At first, Jair Bolsonaro remained silent for days, then he only managed to make a half-hearted explanation. Brazil’s ousted head of state has announced that he will not stand in the way of a change of government. He still doesn’t want to talk about a defeat.
Even two days after the presidential election in Brazil, right-wing head of state Jair Bolsonaro has still not explicitly acknowledged his defeat. “I want to thank the 58 million Brazilians who voted for me on October 30,” Bolsonaro said in a brief statement at his residence in Brasília on Tuesday (local time). “As President and as a citizen, I will continue to fulfill all the requirements of our Constitution.”
However, he does not want to stand in the way of the handover of power to the election winner, Luiz Inácio Lula da Silva. “President Jair Bolsonaro has authorized us on the basis of the law to initiate the process of changing the government,” said Ciro Nogueira, head of cabinet. However, the transfer of power is regulated by law anyway, and approval by the outgoing government is not required.

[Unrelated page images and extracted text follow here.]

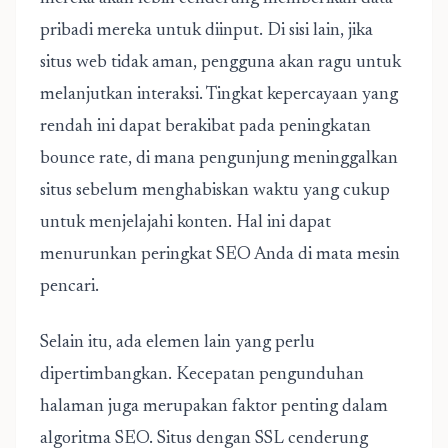
pribadi mereka untuk diinput. Di sisi lain, jika
situs web tidak aman, pengguna akan ragu untuk
melanjutkan interaksi. Tingkat kepercayaan yang
rendah ini dapat berakibat pada peningkatan
bounce rate, di mana pengunjung meninggalkan
situs sebelum menghabiskan waktu yang cukup
untuk menjelajahi konten. Hal ini dapat
menurunkan peringkat SEO Anda di mata mesin
pencari.
Selain itu, ada elemen lain yang perlu
dipertimbangkan. Kecepatan pengunduhan
halaman juga merupakan faktor penting dalam
algoritma SEO. Situs dengan SSL cenderung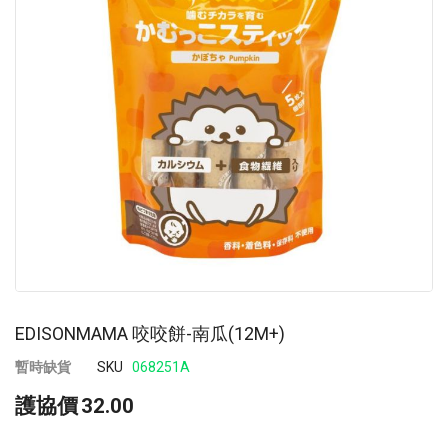
images
im
gallery
ga
EDISONMAMA 咬咬餅-南瓜(12M+)
暫時缺貨
SKU
068251A
護協價
32.00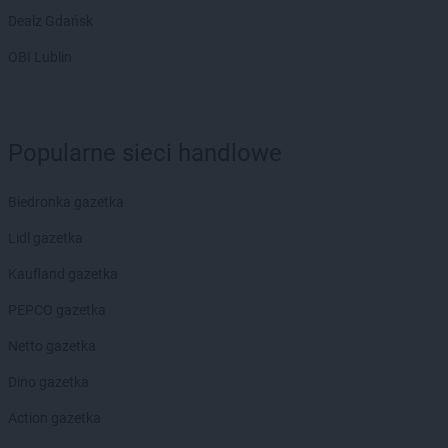
Dealz Gdańsk
OBI Lublin
Popularne sieci handlowe
Biedronka gazetka
Lidl gazetka
Kaufland gazetka
PEPCO gazetka
Netto gazetka
Dino gazetka
Action gazetka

The judiciary of the largest country in Latin America apparently took this as an admission of defeat. “The judges reiterate the official statement that underlined the importance of the President of the Republic’s recognition of the final election result with the determination to start the transition process,” the Supreme Court said in a statement Tuesday after a meeting with Bolsonaro. “He said it was over, so let’s look ahead,” said judge Luiz Edson Fachin on Globo television.
At the working level, channels have already been laid for the preparations for the change of power. According to media reports, head of cabinet Nogueira has already spoken to Lula’s head of communications Edinho Silva. In addition, Lula’s future Vice President Geraldo Alckmin phoned Bolsonaro’s deputy Hamilton Mourão. Lula is scheduled to take office on January 1, 2023.

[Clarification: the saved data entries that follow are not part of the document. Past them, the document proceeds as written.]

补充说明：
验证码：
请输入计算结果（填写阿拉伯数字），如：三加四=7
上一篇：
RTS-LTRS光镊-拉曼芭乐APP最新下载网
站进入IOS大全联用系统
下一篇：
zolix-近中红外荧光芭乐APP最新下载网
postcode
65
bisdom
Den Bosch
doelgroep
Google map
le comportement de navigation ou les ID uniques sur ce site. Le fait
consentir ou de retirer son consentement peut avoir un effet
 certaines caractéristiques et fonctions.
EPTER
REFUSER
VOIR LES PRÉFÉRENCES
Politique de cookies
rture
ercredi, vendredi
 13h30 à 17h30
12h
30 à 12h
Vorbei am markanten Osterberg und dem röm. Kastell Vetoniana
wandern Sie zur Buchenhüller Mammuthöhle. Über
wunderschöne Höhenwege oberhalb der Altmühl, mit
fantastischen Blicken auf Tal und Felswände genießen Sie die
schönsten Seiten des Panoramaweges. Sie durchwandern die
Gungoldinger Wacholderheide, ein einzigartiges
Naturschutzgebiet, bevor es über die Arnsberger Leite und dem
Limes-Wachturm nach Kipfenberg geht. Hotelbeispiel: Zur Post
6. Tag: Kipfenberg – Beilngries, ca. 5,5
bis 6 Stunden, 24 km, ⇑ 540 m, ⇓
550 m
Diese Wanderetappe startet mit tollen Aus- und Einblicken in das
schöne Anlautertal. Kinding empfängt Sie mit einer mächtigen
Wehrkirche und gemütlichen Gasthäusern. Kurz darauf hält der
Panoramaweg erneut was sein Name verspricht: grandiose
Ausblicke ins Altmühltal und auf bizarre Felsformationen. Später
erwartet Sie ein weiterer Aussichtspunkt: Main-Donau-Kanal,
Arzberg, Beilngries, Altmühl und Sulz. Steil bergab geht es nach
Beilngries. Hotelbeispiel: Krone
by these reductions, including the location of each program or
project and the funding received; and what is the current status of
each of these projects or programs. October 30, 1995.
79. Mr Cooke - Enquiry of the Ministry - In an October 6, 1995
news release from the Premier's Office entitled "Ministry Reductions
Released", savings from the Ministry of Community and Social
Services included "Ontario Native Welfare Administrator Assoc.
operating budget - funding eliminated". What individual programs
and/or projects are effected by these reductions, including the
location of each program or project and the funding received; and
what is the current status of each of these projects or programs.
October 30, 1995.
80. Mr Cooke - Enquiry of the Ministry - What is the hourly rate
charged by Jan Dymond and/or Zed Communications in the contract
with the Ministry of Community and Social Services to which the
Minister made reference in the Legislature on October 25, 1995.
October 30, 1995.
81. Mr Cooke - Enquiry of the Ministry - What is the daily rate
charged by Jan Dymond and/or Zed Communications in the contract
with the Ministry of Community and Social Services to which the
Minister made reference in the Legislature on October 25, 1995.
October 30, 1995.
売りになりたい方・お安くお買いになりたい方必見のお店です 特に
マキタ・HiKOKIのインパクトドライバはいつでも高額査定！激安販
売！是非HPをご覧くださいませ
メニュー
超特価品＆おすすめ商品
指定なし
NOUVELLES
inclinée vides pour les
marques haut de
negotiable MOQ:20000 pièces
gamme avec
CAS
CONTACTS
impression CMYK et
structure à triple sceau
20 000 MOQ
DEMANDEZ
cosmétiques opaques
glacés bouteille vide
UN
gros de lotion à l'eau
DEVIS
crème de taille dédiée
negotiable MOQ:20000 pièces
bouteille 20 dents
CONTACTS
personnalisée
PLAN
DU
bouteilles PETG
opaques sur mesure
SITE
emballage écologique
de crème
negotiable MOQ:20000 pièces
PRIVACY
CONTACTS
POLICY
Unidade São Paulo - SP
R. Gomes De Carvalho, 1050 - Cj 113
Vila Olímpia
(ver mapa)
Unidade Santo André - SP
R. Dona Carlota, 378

Jair Bolsonaro had repeatedly expressed doubts about the electoral system
Lula received 50.9 percent of the vote in the runoff on Sunday, Bolsonaro got 49.1 percent. The president who has now been voted out had repeatedly expressed doubts about the electoral system before the vote and indicated that he might not recognize the result. Observers feared violent protests from his supporters, some of whom were armed, should Bolsonaro question the election result and speak of manipulation.
In his two-minute speech, Bolsonaro again cast doubt on the legality of the vote and expressed understanding for his supporters, who have blocked numerous highways across the country in the past few days. “The current demonstrations are the result of outrage and a sense of injustice at the way the electoral process was conducted,” Bolsonaro said. “Peaceful demonstrations will always be welcome.”

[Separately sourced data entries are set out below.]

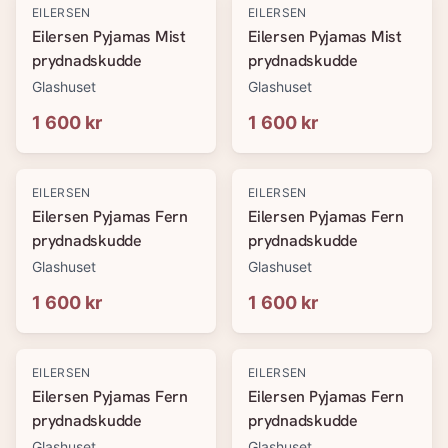
EILERSEN
EILERSEN
Eilersen Pyjamas Mist
Eilersen Pyjamas Mist
prydnadskudde
prydnadskudde
Glashuset
Glashuset
1 600 kr
1 600 kr
EILERSEN
EILERSEN
Eilersen Pyjamas Fern
Eilersen Pyjamas Fern
prydnadskudde
prydnadskudde
Glashuset
Glashuset
1 600 kr
1 600 kr
EILERSEN
EILERSEN
Eilersen Pyjamas Fern
Eilersen Pyjamas Fern
prydnadskudde
prydnadskudde
Glashuset
Glashuset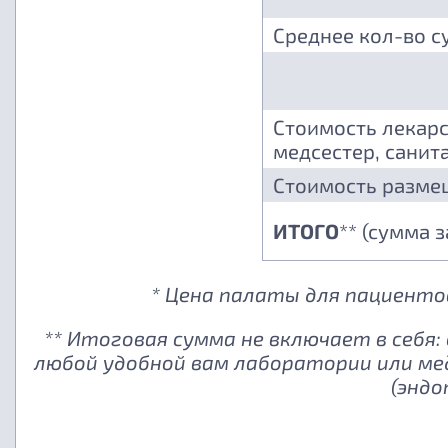
Среднее кол-во с
Стоимость лекарс
медсестер, санита
Стоимость разме
ИТОГО
** (сумма 
* Цена палаты для пациентов
** Итоговая сумма не включает в себя
любой удобной вам лаборатории или ме
(эндо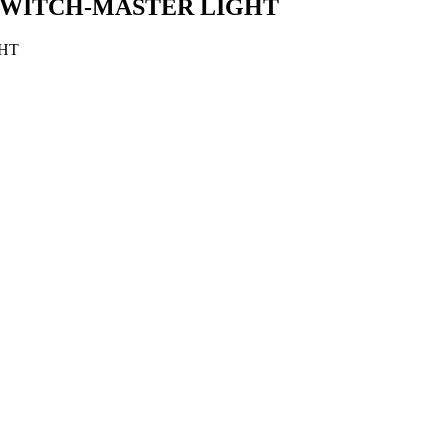
 SWITCH-MASTER LIGHT
GHT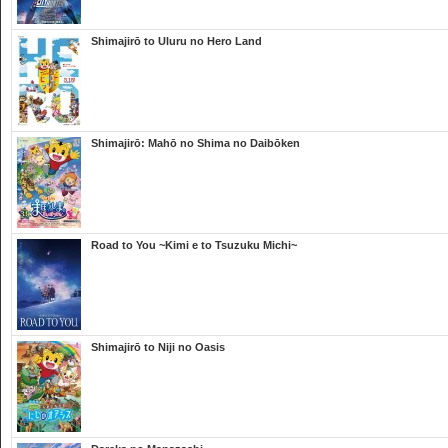
Shimajirō to Uluru no Hero Land
Shimajirō: Mahō no Shima no Daibōken
Road to You ~Kimi e to Tsuzuku Michi~
Shimajirō to Niji no Oasis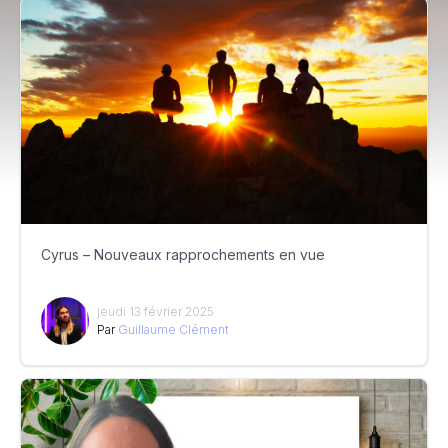
Cyrus – Nouveaux rapprochements en vue
jeudi 13 février 2025
Par
Guillaume Clément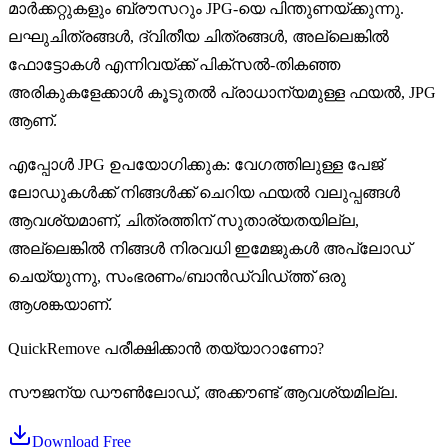
മാർക്കറ്റുകളും ബ്രൗസറും JPG-യെ പിന്തുണയ്ക്കുന്നു.
ലഘുചിത്രങ്ങൾ, ദ്വിതീയ ചിത്രങ്ങൾ, അല്ലെങ്കിൽ
ഫോട്ടോകൾ എന്നിവയ്‌ക്ക് പിക്‌സൽ-തികഞ്ഞ
അരികുകളേക്കാൾ കൂടുതൽ പ്രാധാന്യമുള്ള ഫയൽ, JPG
ആണ്.
എപ്പോൾ JPG ഉപയോഗിക്കുക: വേഗത്തിലുള്ള പേജ്
ലോഡുകൾക്ക് നിങ്ങൾക്ക് ചെറിയ ഫയൽ വലുപ്പങ്ങൾ
ആവശ്യമാണ്, ചിത്രത്തിന് സുതാര്യതയില്ല,
അല്ലെങ്കിൽ നിങ്ങൾ നിരവധി ഇമേജുകൾ അപ്‌ലോഡ്
ചെയ്യുന്നു, സംഭരണം/ബാൻഡ്‌വിഡ്ത്ത് ഒരു
ആശങ്കയാണ്.
QuickRemove പരീക്ഷിക്കാൻ തയ്യാറാണോ?
സൗജന്യ ഡൗൺലോഡ്, അക്കൗണ്ട് ആവശ്യമില്ല.
Download Free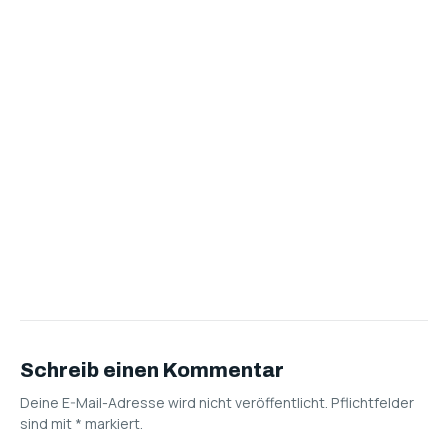
Schreib einen Kommentar
Deine E-Mail-Adresse wird nicht veröffentlicht. Pflichtfelder
sind mit
*
markiert.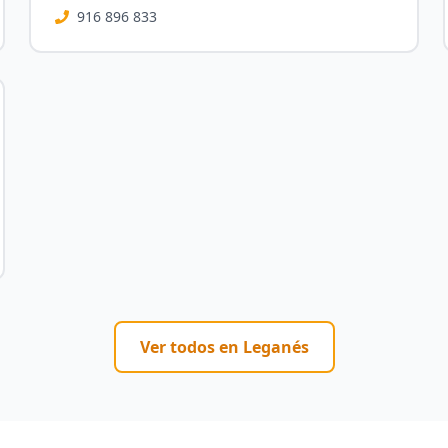
916 896 833
Ver todos en
Leganés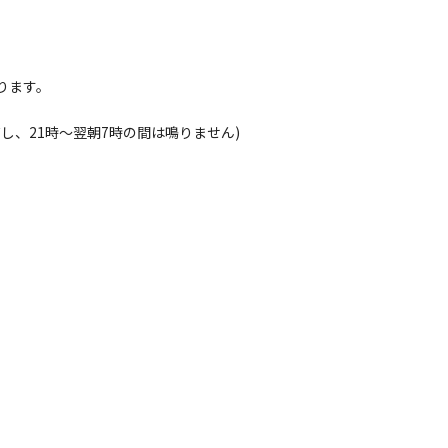
ります。
し、21時～翌朝7時の間は鳴りません)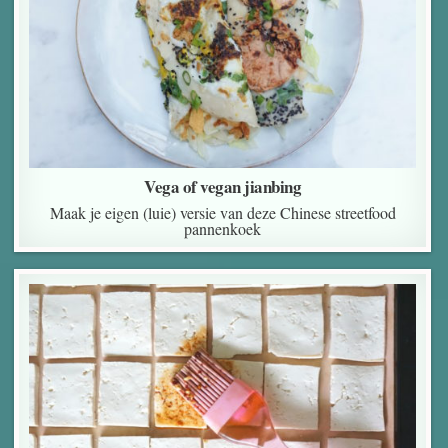
Vega of vegan jianbing
Maak je eigen (luie) versie van deze Chinese streetfood
pannenkoek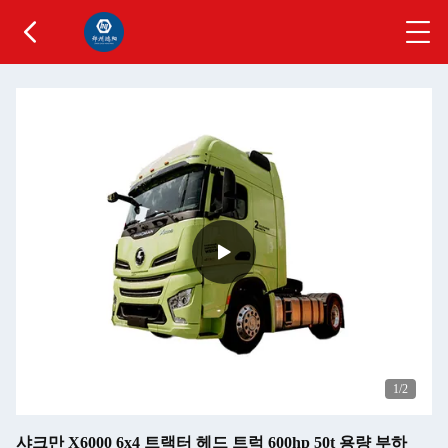
1
/2
샤크만 X6000 6x4 트랙터 헤드 트럭 600hp 50t 용량 부하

In doing so, he was probably addressing his radical supporters, who spoke of manipulation immediately after Lula’s election victory and who probably would not have appreciated an admission of defeat. On the other hand, his advisers apparently made it clear to the head of state during long talks over the past few days that it would hardly be successful to question the election result.
Many Bolsonaro allies acknowledge defeat
Many of his allies, including the powerful speaker of Parliament Artur Lira, have already acknowledged Bolsonaro’s defeat. Numerous governments abroad also saw the outcome of the election as a fact: almost 90 governments congratulated Lula on his election victory, as reported by the news portal UOL.
The President of the Supreme Electoral Court, Alexandre de Moraes, had already informed both Lula and Bolsonaro about the result by telephone on election night. “The result was announced and accepted,” said Moraes. The Inter-American Union of Electoral Authorities observer mission called the elections free, fair and transparent and found no evidence of manipulation.
However, the supporters of the right-wing head of state did not want to accept this and took the protest to the streets: on Tuesday, the authorities registered over 220 street blockades by Bolsonaro supporters. The trunk roads are essential for supplying the country, and the majority of goods in Brazil are transported by truck.
Electoral Court President Moraes finally ordered the police to clear the roadblocks. In some cases, the police used tear gas against the demonstrators. “The elections are over, we live in a democratic country. No demonstration will force Brazilian democracy to retreat,” said São Paulo governor Rodrigo Garcia.